Proposal Review: SSWG-0001 (Server Logging API)

After the great discussion thread, we are proposing this as a final revision of this proposal and enter the proposal review phase which will run until the 20th January 2019.

We have integrated most of the feedback from the discussion thread so even if you have read the previous version, you will find some changes that you hopefully agree with. To highlight a few of the major changes:

  • Logging metadata is now structures and now supports nested dictionaries and list values, in addition to strings of course.
  • only locally relevant metadata can now be passed to the individual log methods.
  • ship a multiplex logging solution with the API package

The feedback model will be very similar to the one known from Swift Evolution. The community is asked to provide feedback in the way outlined below and after the review period finishes, the SSWG will -- based on the community feedback -- decide whether to promote the proposal to the Sandbox maturity level or not.

What goes into a review of a proposal?

The goal of the review process is to improve the proposal under review through constructive criticism and, eventually, determine the evolution of the server-side Swift ecosystem.

When reviewing a proposal, here are some questions to consider:

  • What is your evaluation of the proposal?

  • Is the problem being addressed significant enough?

  • Does this proposal fit well with the feel and direction of Swift on Server?

  • If you have used other languages or libraries with a similar feature, how do you feel that this proposal compares to those?

  • How much effort did you put into your review? A glance, a quick reading, or an in-depth study?

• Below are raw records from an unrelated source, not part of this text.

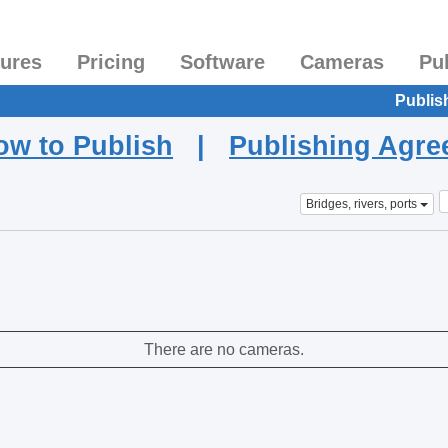
tures
Pricing
Software
Cameras
Pu
Publis
ow to Publish
|
Publishing Agr
Bridges, rivers, ports
There are no cameras.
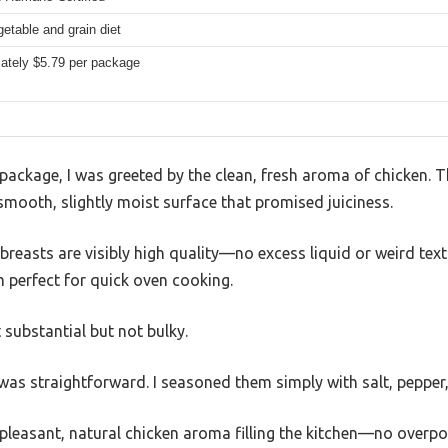
etable and grain diet
ately $5.79 per package
ckage, I was greeted by the clean, fresh aroma of chicken. The 
smooth, slightly moist surface that promised juiciness.
reasts are visibly high quality—no excess liquid or weird textu
 perfect for quick oven cooking.
 substantial but not bulky.
as straightforward. I seasoned them simply with salt, pepper, 
 pleasant, natural chicken aroma filling the kitchen—no overp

Thank you for contributing to the Swift Server Work Group!

What happens if the proposal gets accepted?

If this proposal gets accepted, the official repository will be created and the code (minus examples, the proposal text, etc) will be submitted. The repository will then become usable as a SwiftPM package and a version (likely 0.1.0) will be tagged. The development (in form of pull requests) will continue as a regular open-source project.


Server Logging API

  • Proposal: SSWG-0001
  • Authors: Johannes Weiss & Tomer Doron
  • Preferred initial maturity level: Sandbox
  • Name: swift-server-logging-api
  • Sponsor: Apple
  • Status: Active review (9th...20th January, 2019)
  • Implementation: https://github.com/weissi/swift-server-logging-api-proposal, if accepted, a fresh repository will be created under github.com/apple
  • External dependencies: none
  • License: if accepted, it will be released under the Apache 2 license
  • Pitch: Server: Pitches/Logging
  • Description: A flexible API package that aims to become the standard logging API which Swift packages can use to log. The formatting and delivery/persistence of the log messages is handled by other packages and configurable by the individual applications without requiring users of the API package to change.

Introduction

Almost all production server software needs logging that works with a variety of packages. So far, there have been a number of different ecosystems (e.g. Vapor, Kitura, Perfect, ...) that came up with their own solutions for logging, tracing, metrics, etc.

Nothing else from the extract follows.